JRC scientists combined 35 years of satellite coastal observations with 82 years of climate and sea level rise projections from several climate models. They also simulated more than 100 million storm events and measured the resulting global coastal erosion.
They found that reducing greenhouse gas emissions could prevent 40% of the projected erosion.
Sandy beaches cover more than 30% of the world’s coastlines and provide vital habitats for wildlife. They also serve as natural buffer zones that protect the coastline and back shore coastal ecosystems from waves, surges and marine flooding. Their role as shock absorbers will become more important with rising sea levels and more intense storms are expected as a result climate change.
The study outlines how climate change will inevitably accelerate erosion, which will heavily impact coastal homes, livelihoods and industries in upcoming decades. The pressure on these environments will only intensify as contemporary coastal urbanisation and population growth continues. Apart from the loss of valuable ecosystems, socioeconomic implications can be severe, especially in poorer, tourism dependent communities where sandy beaches are a key tourist attraction. Small island nations are among the more vulnerable regions.
Even if global heating is curbed, societies and governments will still need to adapt and better protect sandy beaches from erosion. This is one of the main messages of the Paris Agreement on climate and the EU adaptation strategy.
The Sendai Framework for Disaster Risk Reduction 2015-2030, the Paris Agreement on Climate Change and the Sustainable Development Goals have set the agenda for reducing disaster risks through sustainable and equitable economic, social, and environmental development. Additionally, the EU is committed to mitigating climate emissions. With the Green Deal for Europe it strives to achieve carbon neutrality by 2050.

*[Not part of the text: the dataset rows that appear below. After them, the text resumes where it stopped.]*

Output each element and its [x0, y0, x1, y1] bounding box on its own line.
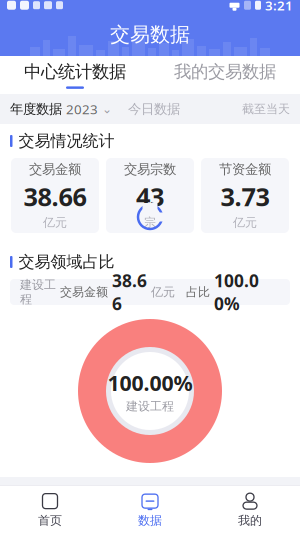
- staticText: 占比: [186, 285, 210, 299]
- staticText: 节资金额: [219, 161, 271, 178]
- staticText: 3.73: [220, 180, 270, 213]
- staticText: 我的交易数据: [174, 61, 276, 82]
- staticText: 2023: [66, 100, 98, 118]
- staticText: 年度数据: [10, 101, 62, 117]
- staticText: 数据: [138, 513, 162, 528]
- staticText: 100.00%: [108, 368, 192, 397]
- staticText: 中心统计数据: [24, 61, 126, 82]
- staticText: 100.00%: [214, 269, 259, 315]
- button[interactable]: 我的: [200, 486, 300, 534]
- staticText: 交易宗数: [124, 161, 176, 178]
- staticText: 建设工程: [126, 399, 174, 414]
- staticText: 43: [136, 180, 164, 213]
- button[interactable]: 年度数据: [10, 100, 112, 118]
- staticText: 亿元: [233, 215, 257, 230]
- button[interactable]: 我的交易数据: [150, 56, 300, 94]
- staticText: 我的: [238, 513, 262, 528]
- staticText: 38.66: [112, 269, 147, 315]
- staticText: 亿元: [151, 285, 175, 299]
- staticText: 亿元: [43, 215, 67, 230]
- staticText: 首页: [38, 513, 62, 528]
- button[interactable]: 数据: [100, 486, 200, 534]
- staticText: 截至当天: [242, 102, 290, 116]
- staticText: 交易金额: [60, 285, 108, 299]
- staticText: ⌄: [102, 102, 112, 116]
- button[interactable]: 中心统计数据: [0, 56, 150, 94]
- staticText: 今日数据: [128, 101, 180, 117]
- staticText: 宗: [144, 215, 156, 230]
- staticText: 交易数据: [110, 22, 190, 47]
- button[interactable]: 首页: [0, 486, 100, 534]
- staticText: 38.66: [24, 180, 86, 213]
- staticText: 3:21: [265, 0, 293, 14]
- button[interactable]: 今日数据: [128, 101, 180, 117]
- staticText: 建设工程: [20, 277, 56, 307]
- staticText: 交易金额: [29, 161, 81, 178]
- staticText: 交易领域占比: [18, 252, 114, 272]
- staticText: 交易情况统计: [18, 131, 114, 151]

The implementation of already carefully planned initiatives to counter the environmental impacts of climate change by the European Commission and other governing bodies is vital to minimising risk to vulnerable coastal zones. While work is already underway, the vulnerability gap remains prevalent in poorer and low-lying countries. This means that greater investment is required in these areas, in addition to taking more ambitious steps towards reduce greenhouse gas emissions globally.